The Right Coast

December 12, 2004
 
More movies
By Tom Smith

Not to be outdone by Professor Rappaport below, I too am planning to see National Treasure. I loved Raiders and own all the premium DVDs of the Indiana Jones movie. The four senior boys in my family were going to see National Treasure yesterday, but the time got away from us after William's soccer team heroically held St. Heterogenous (or whatever) to a mere 7-1 (we were crushed, yes, but their "fourth graders" looked like they were out on parole).
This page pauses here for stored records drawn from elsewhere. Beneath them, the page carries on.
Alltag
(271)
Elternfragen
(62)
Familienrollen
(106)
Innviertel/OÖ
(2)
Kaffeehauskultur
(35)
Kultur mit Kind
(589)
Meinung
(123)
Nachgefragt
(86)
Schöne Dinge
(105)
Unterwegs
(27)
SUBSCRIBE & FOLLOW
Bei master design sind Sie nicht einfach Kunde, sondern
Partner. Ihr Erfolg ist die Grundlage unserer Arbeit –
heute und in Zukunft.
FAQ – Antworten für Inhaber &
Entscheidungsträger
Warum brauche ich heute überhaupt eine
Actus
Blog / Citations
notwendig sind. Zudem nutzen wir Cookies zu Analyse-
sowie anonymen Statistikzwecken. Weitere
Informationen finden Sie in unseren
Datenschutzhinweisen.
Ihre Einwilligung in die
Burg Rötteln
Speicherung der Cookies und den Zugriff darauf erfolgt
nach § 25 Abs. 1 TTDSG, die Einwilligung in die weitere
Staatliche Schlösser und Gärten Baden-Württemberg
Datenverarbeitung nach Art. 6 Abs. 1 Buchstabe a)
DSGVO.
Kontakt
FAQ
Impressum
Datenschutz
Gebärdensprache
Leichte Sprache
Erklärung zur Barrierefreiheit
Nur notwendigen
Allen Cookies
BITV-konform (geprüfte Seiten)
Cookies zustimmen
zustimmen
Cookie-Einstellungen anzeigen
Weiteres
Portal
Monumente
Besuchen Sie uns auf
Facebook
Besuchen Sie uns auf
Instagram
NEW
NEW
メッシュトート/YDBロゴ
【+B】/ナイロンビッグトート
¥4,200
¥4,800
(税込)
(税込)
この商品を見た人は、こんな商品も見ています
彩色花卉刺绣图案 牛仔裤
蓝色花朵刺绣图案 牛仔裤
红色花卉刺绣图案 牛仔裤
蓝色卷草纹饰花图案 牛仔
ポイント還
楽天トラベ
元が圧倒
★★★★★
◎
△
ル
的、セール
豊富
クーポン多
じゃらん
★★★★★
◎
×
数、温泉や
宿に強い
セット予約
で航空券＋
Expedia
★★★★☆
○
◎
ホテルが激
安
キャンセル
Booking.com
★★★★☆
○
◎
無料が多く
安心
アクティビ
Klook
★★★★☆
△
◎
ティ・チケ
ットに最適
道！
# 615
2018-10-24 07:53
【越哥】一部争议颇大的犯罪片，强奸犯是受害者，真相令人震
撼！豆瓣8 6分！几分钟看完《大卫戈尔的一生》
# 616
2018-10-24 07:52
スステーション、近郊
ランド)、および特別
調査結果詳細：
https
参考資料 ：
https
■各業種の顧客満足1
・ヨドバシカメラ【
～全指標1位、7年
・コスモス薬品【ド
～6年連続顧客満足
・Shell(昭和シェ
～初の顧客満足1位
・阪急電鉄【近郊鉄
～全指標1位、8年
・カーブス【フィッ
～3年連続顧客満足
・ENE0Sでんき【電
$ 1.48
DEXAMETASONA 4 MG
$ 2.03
So, instead, I watched the director's cut of "Close Encounters of the Third Kind," which, if you like Speilberg, is really worth seeing. (The boys took a pass, opting for Megamutadeath IV on the playstation.) This cut comes across as grittier, and more focussed on Richard Dreyfuss's ordeal than the original version. It works quite a bit better, I think. Like ET, the tale is not really science-fiction, but a reworking of one of the oldest European (especially Irish) tales, running away from your grim life to join the little people. As science fiction, it makes no sense; its plot is silly, the behavior of scientists and the army inexplicable in various ways, and why those five tones to initiate contact? But it's just incorrect to see it as even soft Sci-Fi. Speilberg is just using the myth of UFOs to tell the story of the obsessed non-comformist who gives up everything (his claustrophobic life) to chase his dream, and improbably finds it.